Exercise materials below:

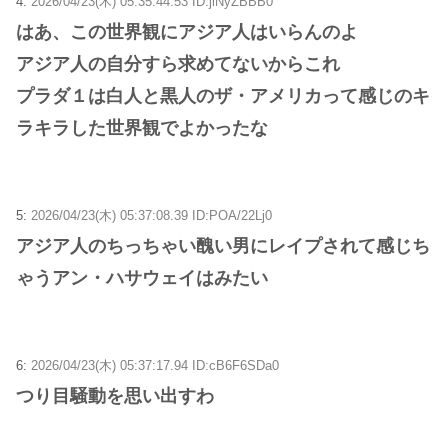
4:
2026/04/23(木) 05:35:44.53 ID:jlNyZBBB0
はあ、この世界観にアジア人はいらんのよ
アジア人の自分すら求めてないからこれ
プラダ１は白人と黒人のザ・アメリカって感じのキ
ラキラした世界観でよかったな
5:
2026/04/23(木) 05:37:08.39 ID:POA/22Lj0
アジア人のちっちゃい醜い男にレイプされて感じち
ゃうアン・ハサウェイはみたい
6:
2026/04/23(木) 05:37:17.94 ID:cB6F6SDa0
つり目騒動を思い出すわ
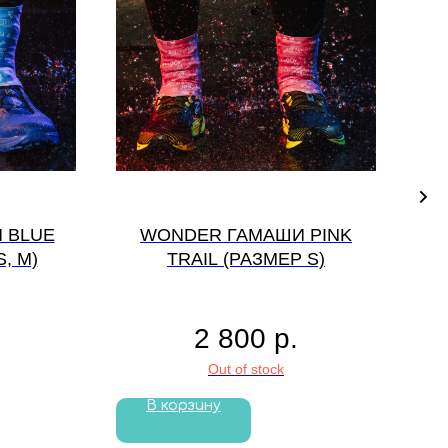
 BLUE
WONDER ГАМАШИ PINK
, М)
TRAIL (РАЗМЕР S)
AN
2 800
р.
Out of stock
В корзину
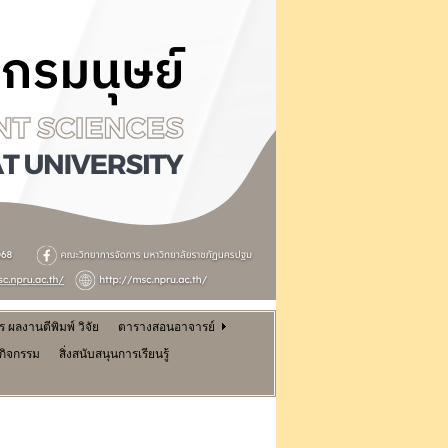
ผลงานตีพิมพ์ วิจัย
ตารางสอนอาจารย์
นกิจกรรม
สิ่งสนับสนุนการเรียนรู้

End of Exercise materials.

__What you need to do__. Take the line containing "2026/04/23(木) 05:37:17.94 ID:cB6F6SDa0" and every line after it up to the end of the data, and write them out exactly, without the pictures.

__Solution to the exercise__.
2026/04/23(木) 05:37:17.94 ID:cB6F6SDa0
つり目騒動を思い出すわ
 BLUE
WONDER ГАМАШИ PINK
, М)
TRAIL (РАЗМЕР S)
AN
2 800
р.
Out of stock
В корзину
ผลงานตีพิมพ์ วิจัย
ตารางสอนอาจารย์
นกิจกรรม
สิ่งสนับสนุนการเรียนรู้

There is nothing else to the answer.